This is my story of how I got involved in the Worldwide Church of God. To tell this story I have to go back to 1969. I was 20 years old and attending the State University of New York at Buffalo. I was living with my parents and my brother, none of whom got involved in this organization. I used to love sitting in those classrooms listening to the professors teaching and giving knowledge. Back in the late 1960’s there was a sort of social revolution going on. Young people, including myself, were fed up with the older generation. We were seeking truth and knowledge.

One day I was listening to the radio and turning the dial. I heard this man and what sounded like a lecture on how we were polluting the planet. Well, this was right up my alley. A problem created by the older generation. I made sure I tuned into this guy on the radio again. And, WOW, I could receive free literature. This man on the radio was careful and very clever not to mention any church. That would come later in the literature. I very slowly learned from listening to this guy (who was Garner Ted Armstrong) that there was a spiritual way to solving our social problems. That was found in the Bible. I was ripe for the picking. The more I read the free literature, the more I wanted to keep learning what I thought was the truth, and I slowly found out that there was a group of people locally here in Buffalo that subscribed to all I was learning. This was for me–a lost soul amidst this older generation.

I requested that a representative of this “church” come to my home to tell me how I could get behind this “movement” if you will. Well, two guys showed up and told me where this local “church” was.

WOW! My first time attending a meeting “services” at this “church.” All went so well. It wasn’t very long before I was learning what I thought was “the truth.” I eventually got baptized and the first few years were pretty good even though my parents thought I was nuts. Before too long I got involved with a person that I later married. It was 1975. A true marriage made in Heaven or so I thought. The fact of the matter was that this person who lived in Eden, New York was using me to get out of their house and away from a stepfather. This person, I learned too late, was not following the teachings of this “church.” For example, we were told to study the Bible every day. Not once in our short marriage did I see this person open the Bible.

I started to see the hypocrisy of these people in this “church” (WCG). After I graduated from the university, I got a great job offer in Miami, Florida, one I could not resist. So we moved to Miami and after about a year or so (this was 1976-78) I saw more and more of hypocrisy. For example, those sitting in the front row with their beautiful wives, driving their expensive cars would chummy up to the ministers. There was absolutely no way in the world that these guys could tithe their income, first, second and even third tithe, and maintain the lavish life styles they were living.
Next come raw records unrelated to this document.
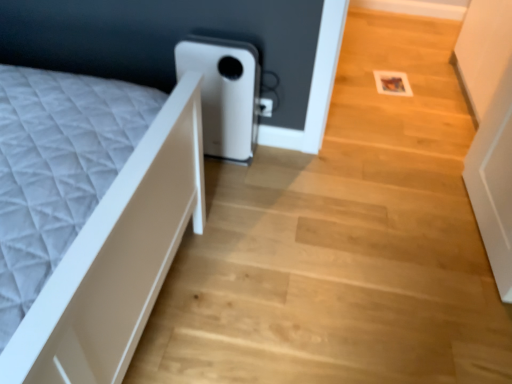 Describe the element at coordinates (343, 242) in the screenshot. I see `wooden floor at center` at that location.

Find the location of a particular element. wooden floor at center is located at coordinates (343, 242).

Find the location of a particular element. The width and height of the screenshot is (512, 384). white matte water heater at center is located at coordinates (224, 93).

The height and width of the screenshot is (384, 512). What do you see at coordinates (224, 93) in the screenshot? I see `white matte water heater at center` at bounding box center [224, 93].

Image resolution: width=512 pixels, height=384 pixels. Find the location of `wooden floor at center`. wooden floor at center is located at coordinates (343, 242).

Which object is positioned more to the left, white matte water heater at center or wooden floor at center?

white matte water heater at center.

In the scene shown: Considering their positions, is white matte water heater at center located in front of or behind wooden floor at center?

Clearly, white matte water heater at center is behind wooden floor at center.

Considering the points (220, 110) and (213, 346), which point is in front, point (220, 110) or point (213, 346)?

The point (213, 346) is closer.

From the image's perspective, is white matte water heater at center positioned above or below wooden floor at center?

Based on their image positions, white matte water heater at center is located above wooden floor at center.

From a real-world perspective, is white matte water heater at center positioned above or below wooden floor at center?

From a real-world perspective, white matte water heater at center is physically above wooden floor at center.

Looking at this image, in terms of width, does white matte water heater at center look wider or thinner when compared to wooden floor at center?

In the image, white matte water heater at center appears to be more narrow than wooden floor at center.

Which of these two, white matte water heater at center or wooden floor at center, stands shorter?

wooden floor at center is shorter.

Considering the sizes of objects white matte water heater at center and wooden floor at center in the image provided, who is smaller, white matte water heater at center or wooden floor at center?

Smaller between the two is white matte water heater at center.

Is white matte water heater at center inside or outside of wooden floor at center?

white matte water heater at center exists outside the volume of wooden floor at center.

Is white matte water heater at center not close to wooden floor at center?

Actually, white matte water heater at center and wooden floor at center are a little close together.

Looking at this image, could you tell me if white matte water heater at center is facing wooden floor at center?

No, white matte water heater at center is not facing towards wooden floor at center.

How many degrees apart are the facing directions of white matte water heater at center and wooden floor at center?

The facing directions of white matte water heater at center and wooden floor at center are 179 degrees apart.

Where is `water heater that is above the wooden floor at center (from a real-world perspective)`? This screenshot has height=384, width=512. water heater that is above the wooden floor at center (from a real-world perspective) is located at coordinates (224, 93).

Between wooden floor at center and white matte water heater at center, which one appears on the right side from the viewer's perspective?

wooden floor at center is more to the right.

Which object is more forward, wooden floor at center or white matte water heater at center?

Positioned in front is wooden floor at center.

Between point (483, 257) and point (257, 61), which one is positioned behind?

The point (257, 61) is more distant.

From the image's perspective, between wooden floor at center and white matte water heater at center, who is located below?

wooden floor at center, from the image's perspective.

From a real-world perspective, is wooden floor at center above or below white matte water heater at center?

wooden floor at center is situated lower than white matte water heater at center in the real world.

Considering the relative sizes of wooden floor at center and white matte water heater at center in the image provided, is wooden floor at center thinner than white matte water heater at center?

Incorrect, the width of wooden floor at center is not less than that of white matte water heater at center.

Considering the sizes of wooden floor at center and white matte water heater at center in the image, is wooden floor at center taller or shorter than white matte water heater at center?

In the image, wooden floor at center appears to be shorter than white matte water heater at center.

Is wooden floor at center smaller than white matte water heater at center?

No, wooden floor at center is not smaller than white matte water heater at center.

Is wooden floor at center completely or partially outside of white matte water heater at center?

Yes, wooden floor at center is located beyond the bounds of white matte water heater at center.

Is wooden floor at center next to white matte water heater at center?

No, wooden floor at center is not next to white matte water heater at center.

Does wooden floor at center turn towards white matte water heater at center?

No, wooden floor at center is not turned towards white matte water heater at center.

What's the angular difference between wooden floor at center and white matte water heater at center's facing directions?

The angular difference between wooden floor at center and white matte water heater at center is 179 degrees.

The height and width of the screenshot is (384, 512). I want to click on stairwell that appears below the white matte water heater at center (from the image's perspective), so click(343, 242).

Locate an element on the screen. The height and width of the screenshot is (384, 512). stairwell below the white matte water heater at center (from the image's perspective) is located at coordinates (343, 242).

Locate an element on the screen. The height and width of the screenshot is (384, 512). stairwell that appears below the white matte water heater at center (from a real-world perspective) is located at coordinates (343, 242). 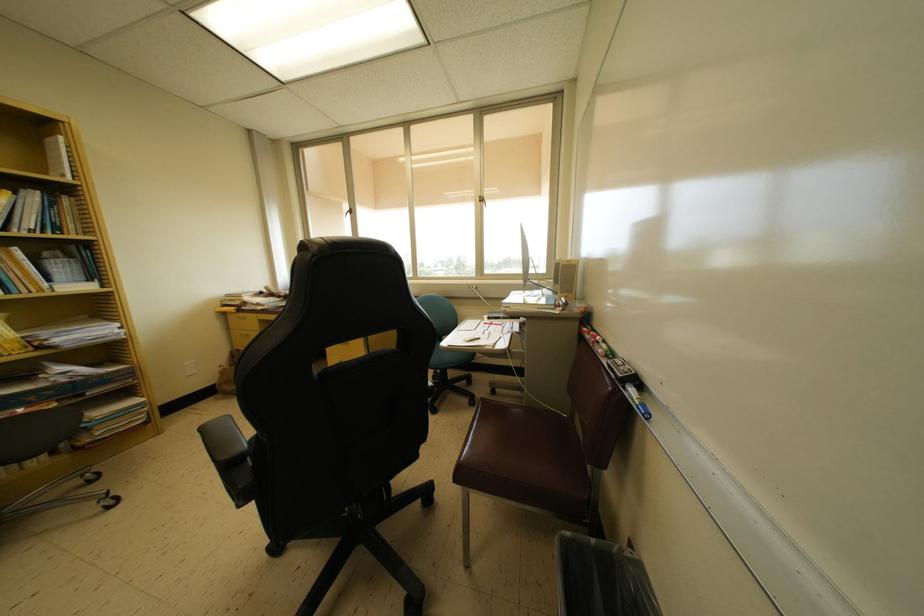 Locate an element on the screen. black chair armrest is located at coordinates (224, 446). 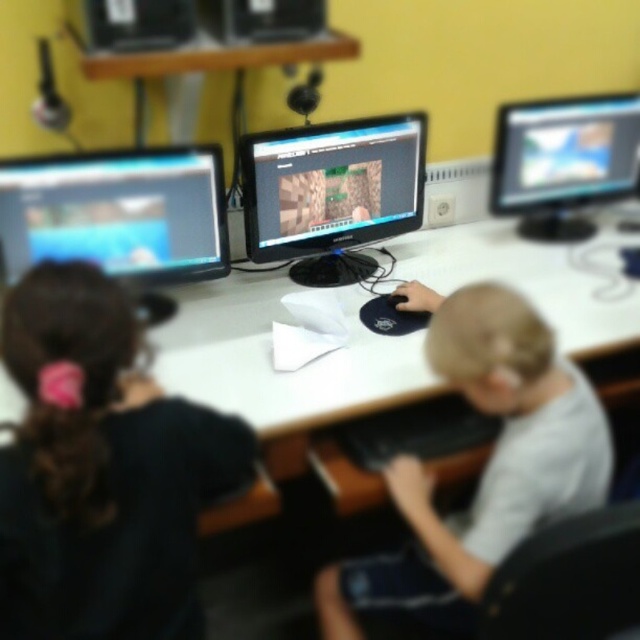 You need to place a new keyboard on the white glossy computer desk at center. Considering the desk and the matte black monitor at center, will there be enough space for the keyboard to the left of the monitor?

The white glossy computer desk at center might be wider than matte black monitor at center, so there could be enough space to place the keyboard to the left of the matte black monitor at center.

Based on the scene description, can you determine the spatial relationship between the light gray shirt at center and the matte black monitor at center?

The light gray shirt at center is located below the matte black monitor at center. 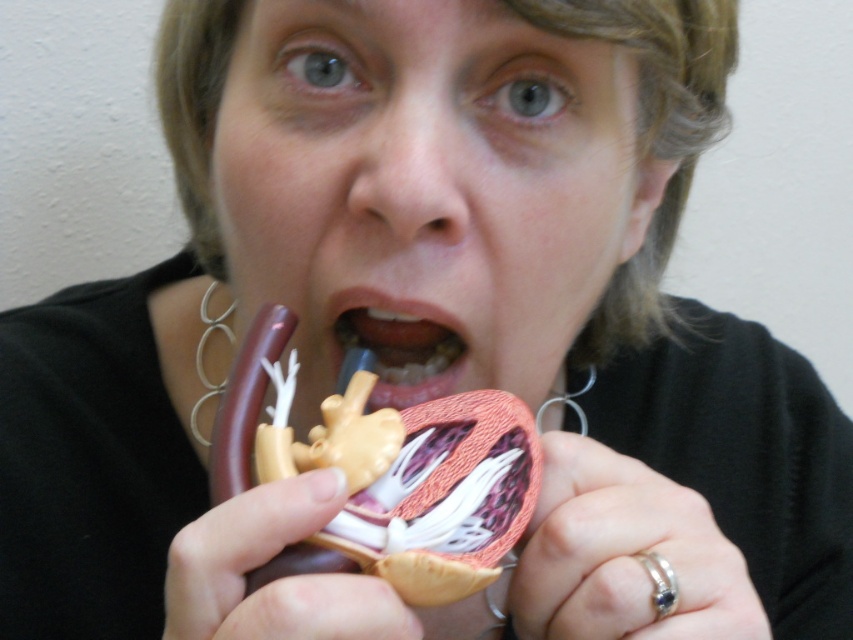 Is smooth plastic heart at center closer to camera compared to pink matte heart at center?

Yes, it is.

Is smooth plastic heart at center to the right of pink matte heart at center from the viewer's perspective?

Indeed, smooth plastic heart at center is positioned on the right side of pink matte heart at center.

Is point (395, 435) less distant than point (392, 400)?

Yes.

This screenshot has width=853, height=640. I want to click on smooth plastic heart at center, so click(421, 484).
But did the ministers question this? No. The ministers chummed up to these phonies because they had money! And they drove real nice cars and the ministers drove up to services in expensive custom made vans. WOW! It dawned on me. Here we are tithing our income, first, second and third tithe, living in a crummy apartment, driving old rusted out cars and the ministers and their friends driving the latest model motor vehicles. Something was wrong. Things were going wrong. I hated my job, I hated Miami and I hated being married to a parasite as well as going to services every Saturday seeing the same very well dressed ministers pull up in their expensive vans. Hey! Wow! Guess what? I was paying for it.

So here were all these idiots I was around every Saturday, my job I hated in a city I hated. Something had to be done before I went crazy.

The answer was to move back to Buffalo and quit tithing my income which was paying for lavish vans for the ministers. I was paying for them eating steak dinners while I was eating hot dogs. I moved back to Buffalo and for awhile attended WCG services in Buffalo. But that soon ended. I left the WCG after I was told I asked too many questions to the minister–a real dumbbell. See, I knew too much. The minister in Buffalo could see that I knew too much of this phony “church” and I was told to stop attending services, which I gladly did.

Fine with me, brother. I felt like there was a huge weight lifted off my back. No more hypocritical “church” and I got rid of that foolish person I was married too as well. I got a good job making good money and no more tithing. My money was mine, all of it, to do with as I pleased. I was for the first time in years, happy!

But according to the WCG, I now lost my chance for eternal salvation because I left “the Church.” Hooey! What gall these ministers have to dictate to me or anyone such a thing as what’s in store for me in the future. When Jesus himself talks to me, I will listen. No more seeing the hypocrites sitting in the front row driving their fancy cars and living in their expensive homes in south Miami. Oh, you know who you are. And the naïve, the foolish keep paying for it.

Get out you people and start thinking for yourselves. Don’t be afraid, nothing is going to happen to you.